(256h) Effect of Non-Newtonian Rheology and Microstructure on a Swimming Bacterium in a Yield Stress Polymer Solution

We study the swimming motion of a flagellated bacterium in a concentrated polymer solution with a finite yield stress numerically using a method that successfully combines slender body theory for the flagellar bundle and a finite difference solver for the spheroidal head of the bacterium. The effect of microstructure present in the concentrated polymer solution is captured using a two-fluid model that allows for relative motion between the solvent and polymer. Our simulations indicate that the microstructure is the predominant factor influencing the motion of the bacterium for small relaxation times (quantified by the non-dimensional Deborah number De) and yield stresses (quantified by the non-dimensional Bingham number Bi). Particularly, we note that the speed enhancements observed in experiments are easily explained by the microstructure alone in this limit.

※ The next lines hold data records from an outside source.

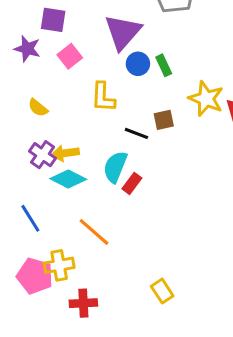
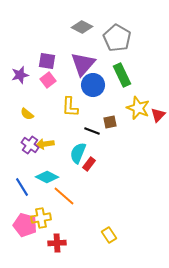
purple square: (53, 20) -> (47, 61), moved
purple star: (27, 49) -> (20, 75), turned -30
blue circle: (138, 64) -> (93, 85), size x1.5
green rectangle: (164, 65) -> (122, 75), moved, size x1.6
cyan diamond: (68, 179) -> (47, 177), moved

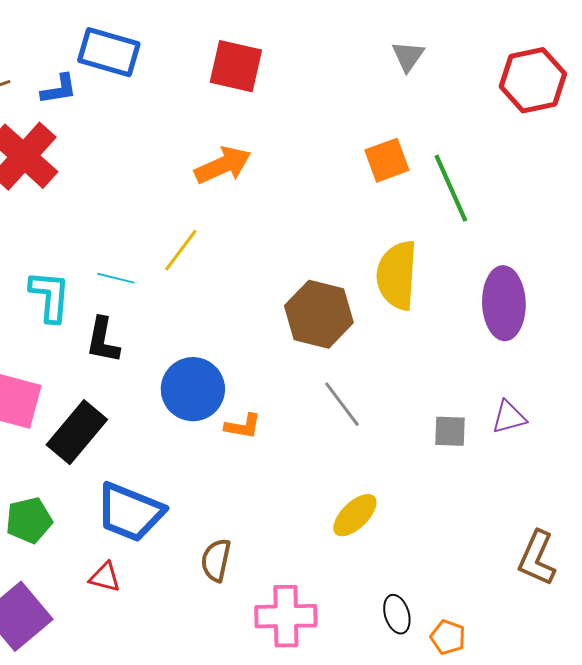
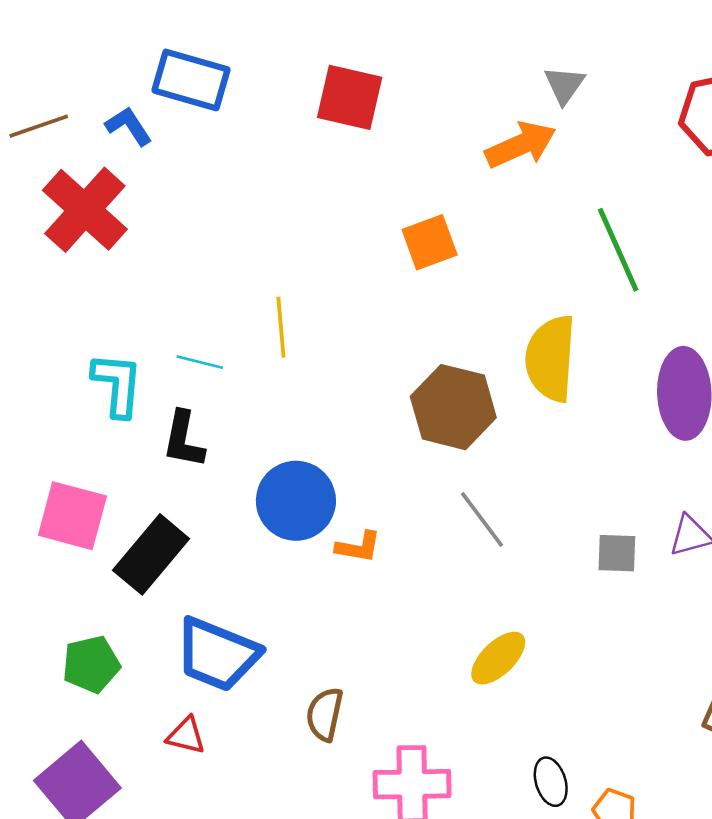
blue L-shape: (59, 89) -> (129, 126), turned -114
orange square: (387, 160) -> (430, 242), moved
orange arrow: (223, 165) -> (521, 145), moved
yellow line: (181, 250) -> (281, 327), turned -42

For a polymer solution without a yield stress, the non-Newtonian effects at large De lead to slight enhancements in the swimming velocity and we elucidate the roles of shear-dependent viscosity and viscoelasticity in this observation. For a fluid with finite Bi, yield stresses hinder bacterial motility more at small De than at large De, suggesting that higher fluid elasticity helps bacteria overcome the resistance due to the yield stress. Our simulations also capture other features observed in experiments and motivate further experimental investigations.